Also called Common Daylily, Orange Daylily
More About Hemerocallis fulva
- AKA Hemerocallis lilioasphodelus var. fulva
- Orange flowers with a slightly darker orange eyezone
- Sword-like leaves, arranged in pairs, grow at the base of the plant
- Used for naturalizing
- Bloom Time: mid-July to mid-August
- Flower Height: up to 150 cm
- Flower Size: 14 cm
- Flower Type: Triploid
The name "hemerocallis" is derived from the Greek words for "day" and "beautiful," referring to the individual flowers lasting for about 24 hours.
Both the flower buds and open flowers of the daylily are edible, with the petals and sepals frequently used for colour contrast in salads.
Introduced and has naturalized throughout most of eastern North America.

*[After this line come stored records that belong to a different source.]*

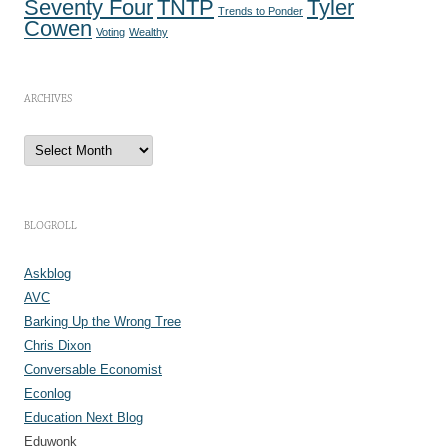
Seventy Four
TNTP
Tyler
Trends to Ponder
Cowen
Voting
Wealthy
ARCHIVES
A
r
c
h
i
v
e
BLOGROLL
s
Askblog
AVC
Barking Up the Wrong Tree
Chris Dixon
Conversable Economist
Econlog
Education Next Blog
Eduwonk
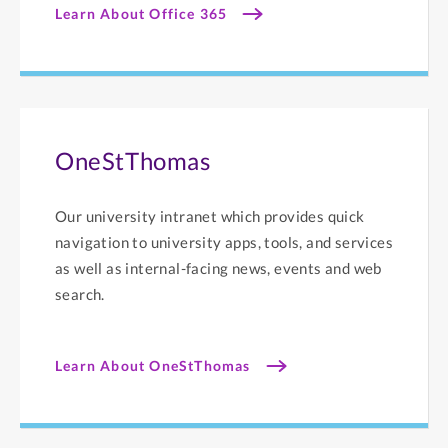
Learn About Office 365
OneStThomas
Our university intranet which provides quick
navigation to university apps, tools, and services
as well as internal-facing news, events and web
search.
Learn About OneStThomas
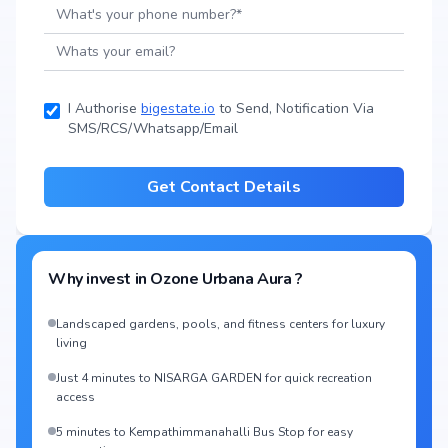
I Authorise
bigestate.io
to Send, Notification Via
SMS/RCS/Whatsapp/Email
Get Contact Details
Why invest in
Ozone Urbana Aura
?
Landscaped gardens, pools, and fitness centers for luxury
living
Just 4 minutes to NISARGA GARDEN for quick recreation
access
5 minutes to Kempathimmanahalli Bus Stop for easy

Tawny Daylily Growing and Maintenance Tips
Hemerocallis grow best in an average to moist, well-drained soil, in full sun or partial shade. Daylilies with very dark flower colours benefit from more shade. They are adaptable to many soil conditions, even heavy clay soils, and once established, will tolerate heat and drought. Prune the flower stalks down after blooming to improve the overall appearance and lengthen bloom time. They spread (some slowly, some more aggressively) by underground rhizomes. Easy to grow.
Genus Overview: Hemerocallis
Common Name: Daylily
Growing and Maintenance Tips:
- Grow best in an average to moist, well-drained soil, in full sun.Tolerates partial shade (especially darker cultivars) in the hottest part of the day. Tolerant of a wide range of soils.
- Diploids: Daylilies with 2 sets of chromosomes. Usually faster growing, producing more "grassy" growth and everblooming types.
- Tetraploids: Daylilies with 4 sets of chromosomes. Usually produces wider, heavier foliage and thick, sturdy stems. Flowers are larger with thicker petals, and colors are more intense.
- Rebloomers: Plants bloom heaviest during the listed, flowering time and then sporadically during the rest of the season.